##### Excerpted records

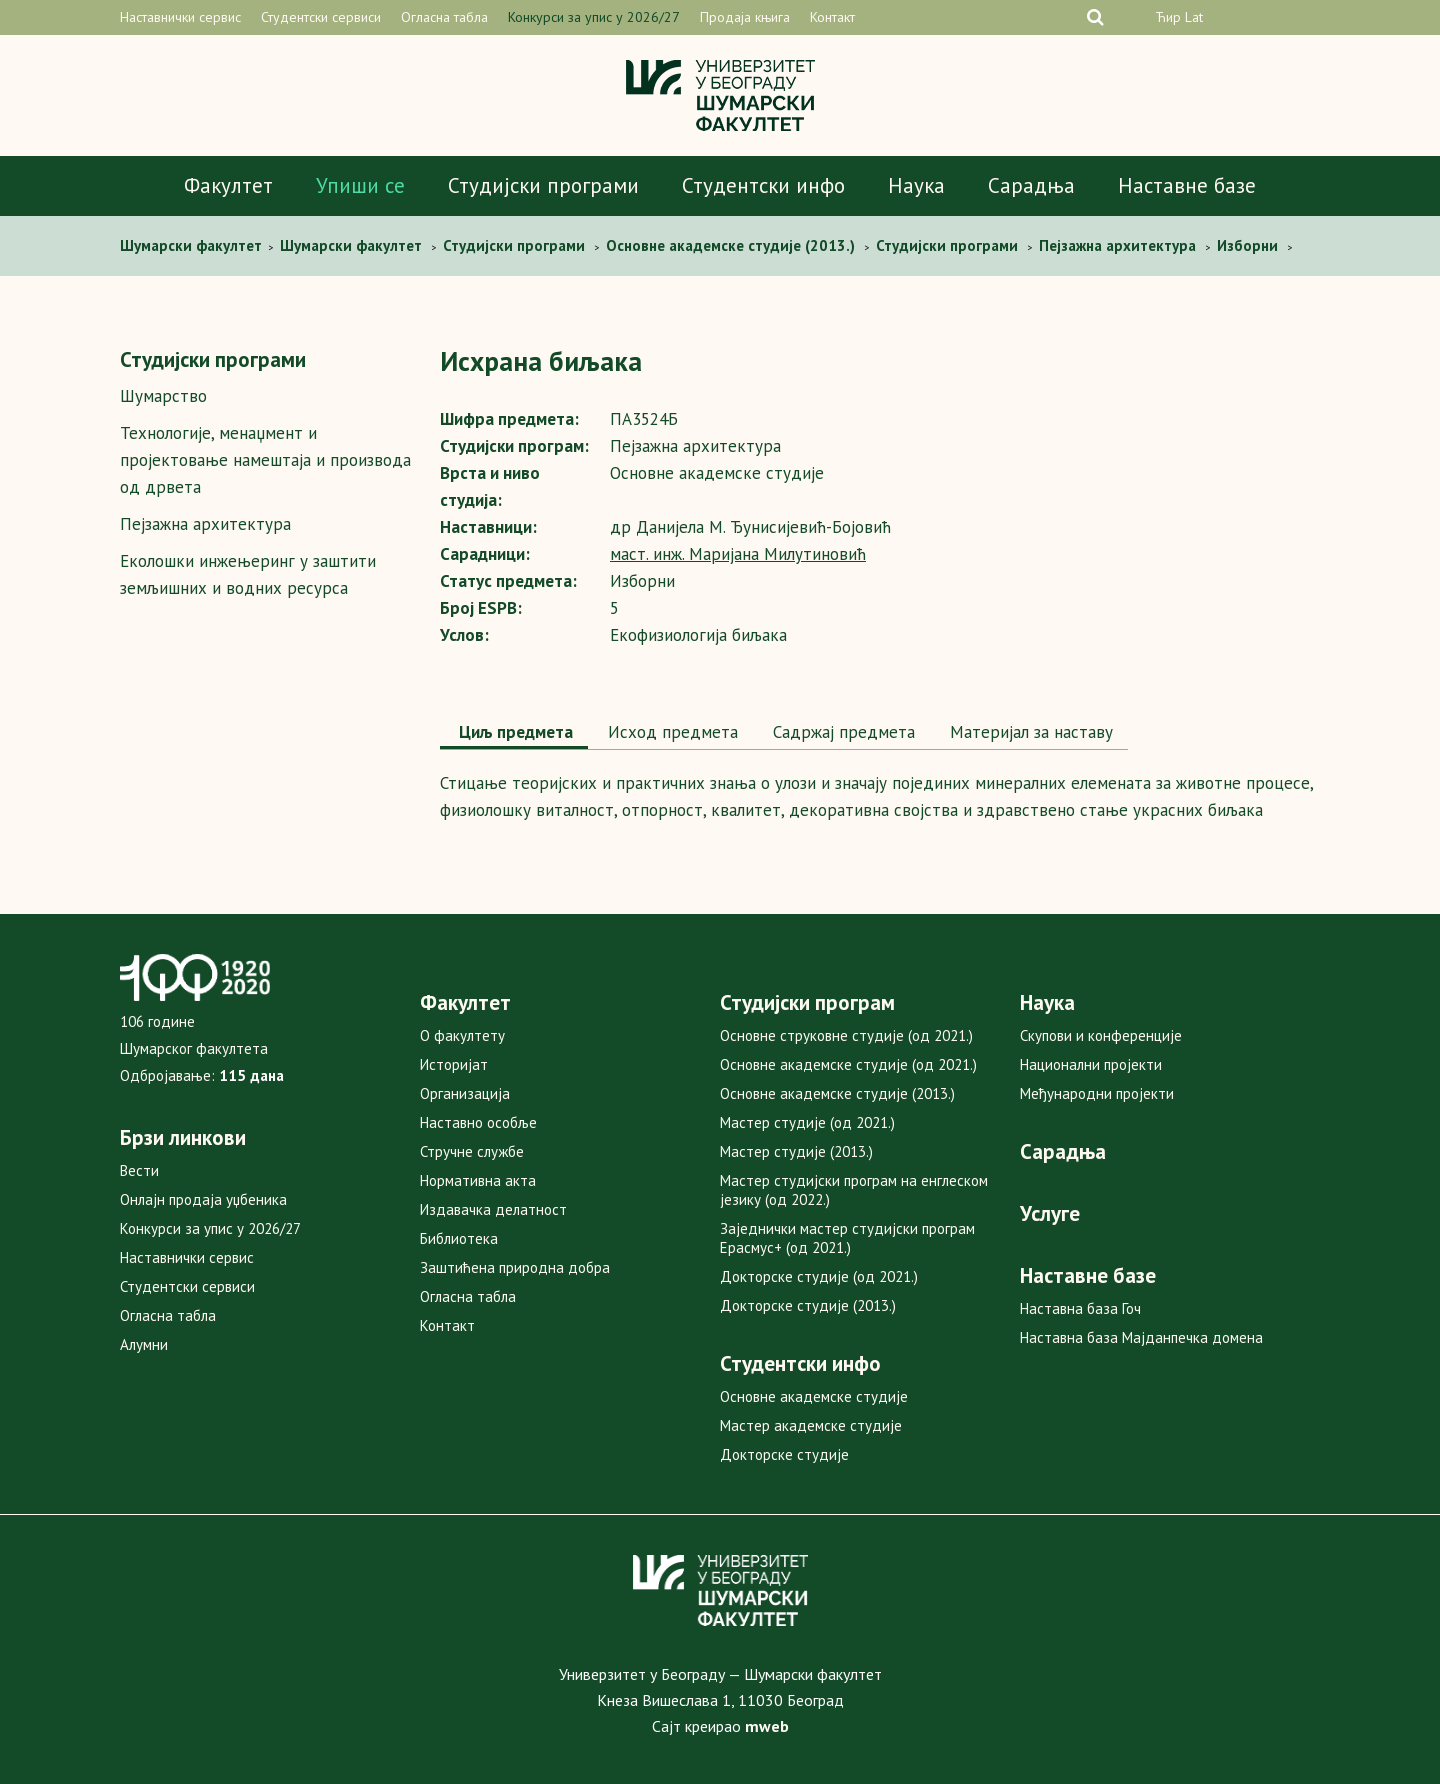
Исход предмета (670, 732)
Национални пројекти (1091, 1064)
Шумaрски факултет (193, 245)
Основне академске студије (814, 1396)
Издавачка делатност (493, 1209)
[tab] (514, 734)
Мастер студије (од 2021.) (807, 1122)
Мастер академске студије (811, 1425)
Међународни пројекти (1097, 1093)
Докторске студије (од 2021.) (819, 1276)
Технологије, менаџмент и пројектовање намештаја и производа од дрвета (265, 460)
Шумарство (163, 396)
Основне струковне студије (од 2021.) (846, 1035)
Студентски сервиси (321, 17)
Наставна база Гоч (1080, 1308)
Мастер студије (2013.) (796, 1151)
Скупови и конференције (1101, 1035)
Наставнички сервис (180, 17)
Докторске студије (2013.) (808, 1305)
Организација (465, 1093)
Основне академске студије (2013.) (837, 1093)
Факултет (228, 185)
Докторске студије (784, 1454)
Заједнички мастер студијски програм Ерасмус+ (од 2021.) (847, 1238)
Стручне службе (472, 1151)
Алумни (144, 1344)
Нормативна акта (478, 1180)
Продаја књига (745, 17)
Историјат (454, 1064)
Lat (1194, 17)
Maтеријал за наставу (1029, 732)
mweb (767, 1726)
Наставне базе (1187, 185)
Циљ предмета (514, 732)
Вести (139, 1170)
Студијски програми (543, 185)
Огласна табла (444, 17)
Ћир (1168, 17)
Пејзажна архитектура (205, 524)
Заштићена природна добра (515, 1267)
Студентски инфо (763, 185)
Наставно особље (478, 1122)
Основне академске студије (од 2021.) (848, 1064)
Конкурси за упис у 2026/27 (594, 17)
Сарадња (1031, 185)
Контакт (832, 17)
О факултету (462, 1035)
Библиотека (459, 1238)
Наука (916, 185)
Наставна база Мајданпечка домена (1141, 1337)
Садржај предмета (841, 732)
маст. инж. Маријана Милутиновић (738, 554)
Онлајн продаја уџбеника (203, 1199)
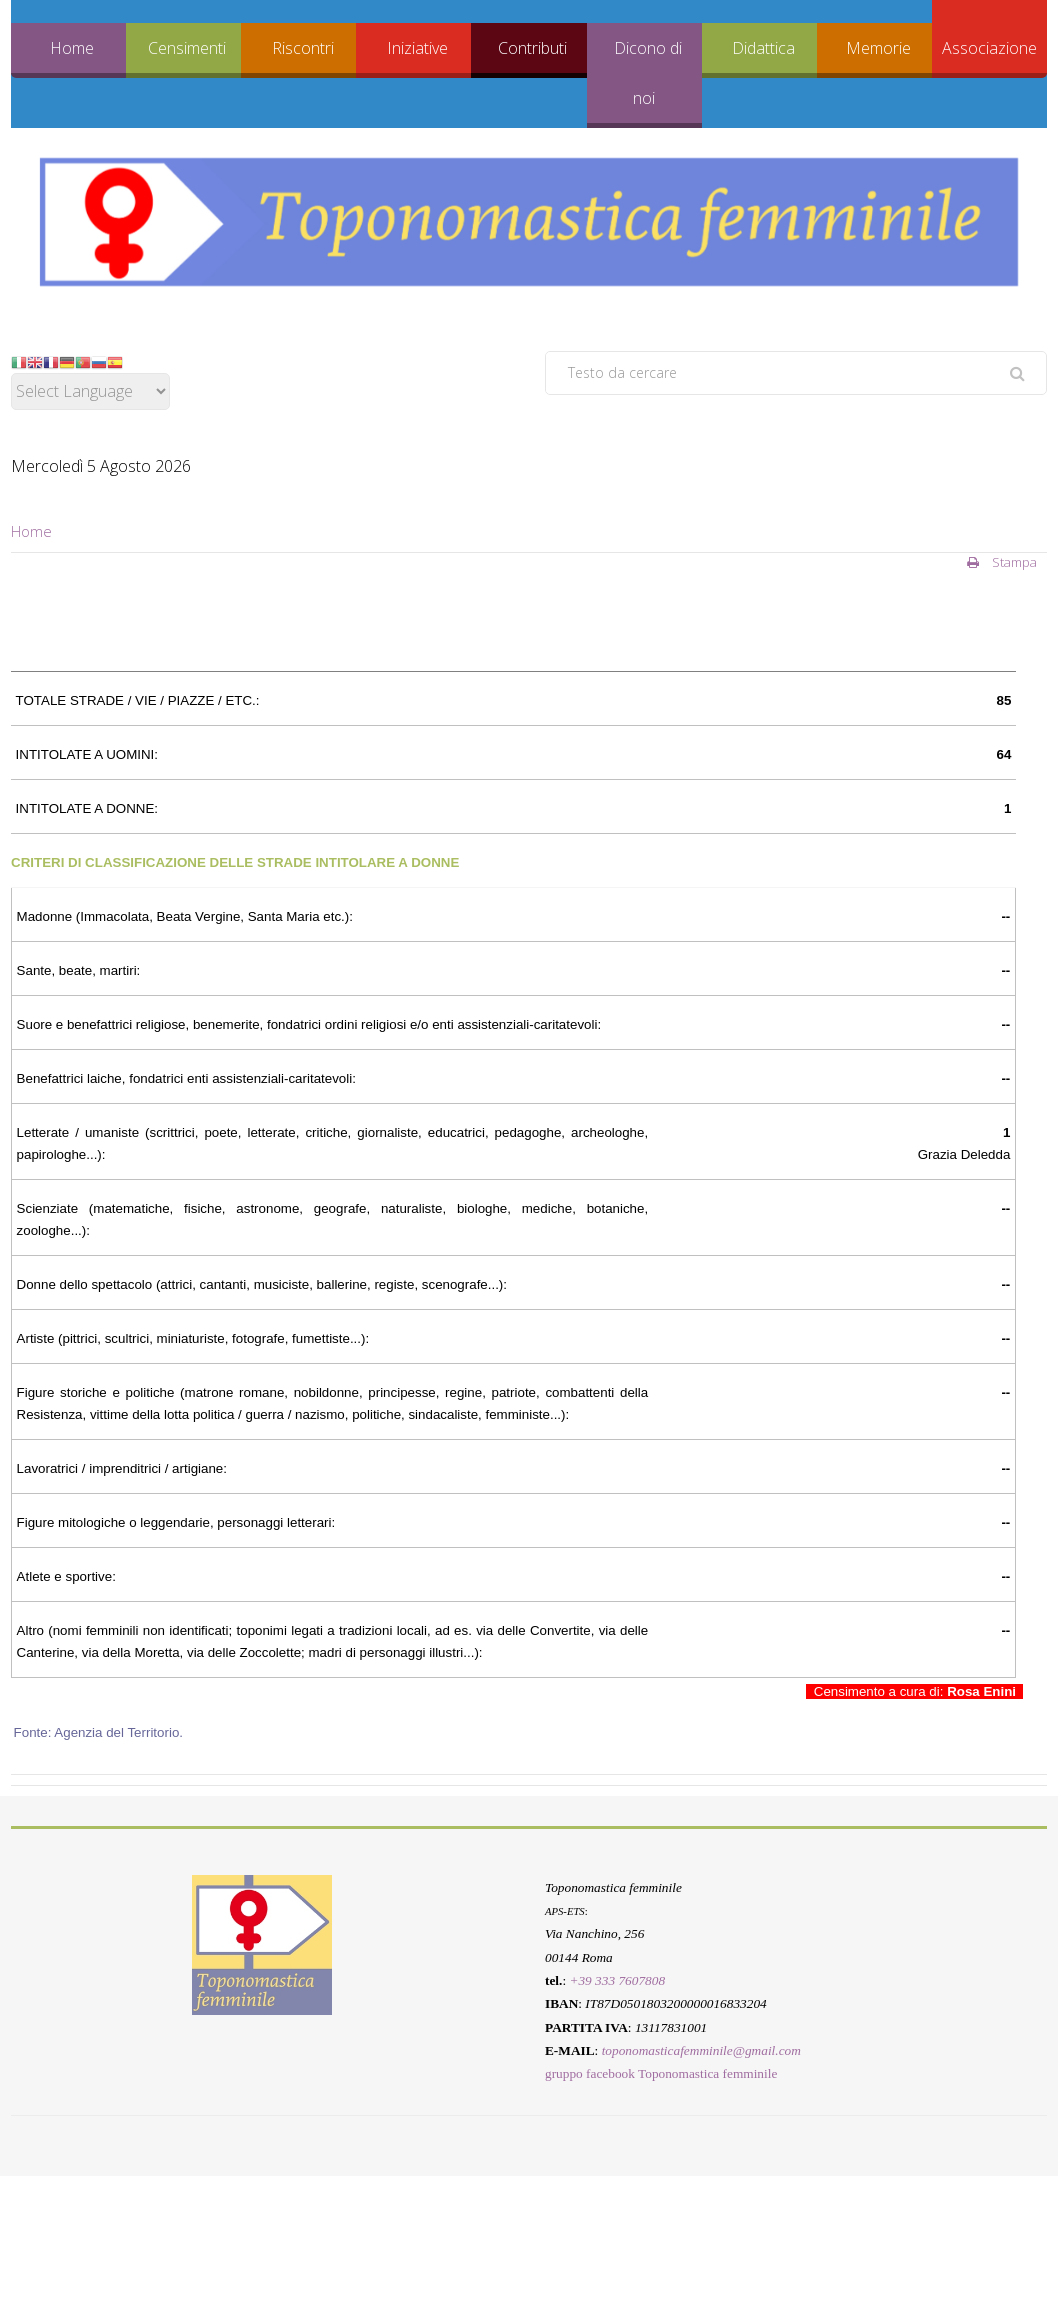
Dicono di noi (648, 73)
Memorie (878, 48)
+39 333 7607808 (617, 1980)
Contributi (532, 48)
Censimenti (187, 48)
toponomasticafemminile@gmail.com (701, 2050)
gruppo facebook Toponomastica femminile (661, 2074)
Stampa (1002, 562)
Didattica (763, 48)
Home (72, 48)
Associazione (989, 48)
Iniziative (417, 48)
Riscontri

##########

## Task item
Output the data exactly as it is, with the pictures dropped.

## Your response
Исход предмета (670, 732)
Национални пројекти (1091, 1064)
Шумaрски факултет (193, 245)
Основне академске студије (814, 1396)
Издавачка делатност (493, 1209)
[tab] (514, 734)
Мастер студије (од 2021.) (807, 1122)
Мастер академске студије (811, 1425)
Међународни пројекти (1097, 1093)
Докторске студије (од 2021.) (819, 1276)
Технологије, менаџмент и пројектовање намештаја и производа од дрвета (265, 460)
Шумарство (163, 396)
Основне струковне студије (од 2021.) (846, 1035)
Студентски сервиси (321, 17)
Наставна база Гоч (1080, 1308)
Мастер студије (2013.) (796, 1151)
Скупови и конференције (1101, 1035)
Наставнички сервис (180, 17)
Докторске студије (2013.) (808, 1305)
Организација (465, 1093)
Основне академске студије (2013.) (837, 1093)
Факултет (228, 185)
Докторске студије (784, 1454)
Заједнички мастер студијски програм Ерасмус+ (од 2021.) (847, 1238)
Стручне службе (472, 1151)
Алумни (144, 1344)
Нормативна акта (478, 1180)
Продаја књига (745, 17)
Историјат (454, 1064)
Lat (1194, 17)
Maтеријал за наставу (1029, 732)
mweb (767, 1726)
Наставне базе (1187, 185)
Циљ предмета (514, 732)
Вести (139, 1170)
Студијски програми (543, 185)
Огласна табла (444, 17)
Ћир (1168, 17)
Пејзажна архитектура (205, 524)
Заштићена природна добра (515, 1267)
Студентски инфо (763, 185)
Наставно особље (478, 1122)
Основне академске студије (од 2021.) (848, 1064)
Конкурси за упис у 2026/27 (594, 17)
Сарадња (1031, 185)
Контакт (832, 17)
О факултету (462, 1035)
Библиотека (459, 1238)
Наука (916, 185)
Наставна база Мајданпечка домена (1141, 1337)
Садржај предмета (841, 732)
маст. инж. Маријана Милутиновић (738, 554)
Онлајн продаја уџбеника (203, 1199)
Dicono di noi (648, 73)
Memorie (878, 48)
+39 333 7607808 (617, 1980)
Contributi (532, 48)
Censimenti (187, 48)
toponomasticafemminile@gmail.com (701, 2050)
gruppo facebook Toponomastica femminile (661, 2074)
Stampa (1002, 562)
Didattica (763, 48)
Home (72, 48)
Associazione (989, 48)
Iniziative (417, 48)
Riscontri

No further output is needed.